The carrier sat on the floor beside the sofa, unzipped. Temple prepared to whisk Yvette back inside and hope for the best. Maybe she was fixed. That made a lot of sense.
Yvette’s limp little body thrummed like a cello string. Temple couldn’t resist pressing her face against the frothy fur so like a silver fox’s. Yvette’s tongue felt like warm, wet Velcro as it licked the tip of her nose.
“All right, so you’re irresistible. I won’t take it out on Louie. But now back to your home-away-from-home. There.”
Temple felt like a jailer as she zipped up the carrier. How on earth had Louie got in here? More to the point, how had Yvette got out of her carrier? That was one mystery she was not inclined to investigate. Both perpetrators had a speech impediment.
/> Temple soft-footed it to the door and peeked out. The hall was again so still that she could hear Yvette’s contented, fading purr.
She left as quietly as she could, heading toward the scene of the first crime. Within that room, voices still rose and fell, although much more softly now. Two. Female. Well, it was a women’s dressing room. Guess she could walk right in.
She announced her entry by pushing the ajar door open hard. Then she gave an indrawn shriek of alarm.
Two golden ghosts stood frozen face to face, shimmering in the glare of the makeup lights, as nude as classical statues except for gold lame G-strings. At least they were naked ladies, not laddies.
“Miss... Barr.” One spoke, and broke the spell. Temple followed Louie’s example when caught red-handed where she shouldn’t be, and blinked.
A gilt hand pounded its owner’s golden breastbone. “June.”
The other mirrored the gesture. “Gypsy.”
Temple almost pounded her chest, too, and responded, “Me, Jane.”
Instead, she sank onto a nearby ice-cream chair. “Golly, you startled me,” she said, realizing that by rights they should be accusing her of that.
“It’s the gold metallic paint,” the one on the left said.
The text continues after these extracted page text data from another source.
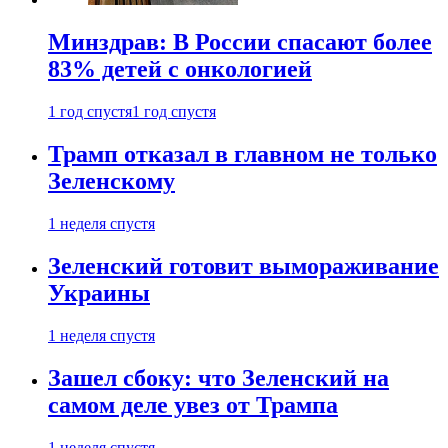
Минздрав: В России спасают более
83% детей с онкологией
1 год спустя
1 год спустя
Трамп отказал в главном не только
Зеленскому
1 неделя спустя
Зеленский готовит вымораживание
Украины
1 неделя спустя
Зашел сбоку: что Зеленский на
самом деле увез от Трампа
1 неделя спустя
June. “We need to see what the light gels upstairs will do to it, especially with this opalescent glitter powder we’re mixing with it. Sometimes it can go green. First we have to wait for it to dry.”
“There’s only one way to put it on,” Gypsy added. “In the buff with a sponge.”
“You paint each other?” Temple asked.
“Only the back parts the other can’t reach,” Gypsy said. “Twins make it handy. And we have to leave a discreet spot blank. Otherwise our entire skins would be covered and we’d—what’s that word, June?”
“Asphyxiate.”
“We’d crack.”
“Ghastly, but the effect is phenomenal,” Temple said. “You look like duplicate Greek statues... even your hair is gold and glittery. I can leave—”
“Don’t!” June’s voice sounded a bit panicky. “Maybe you can settle an argument for us.”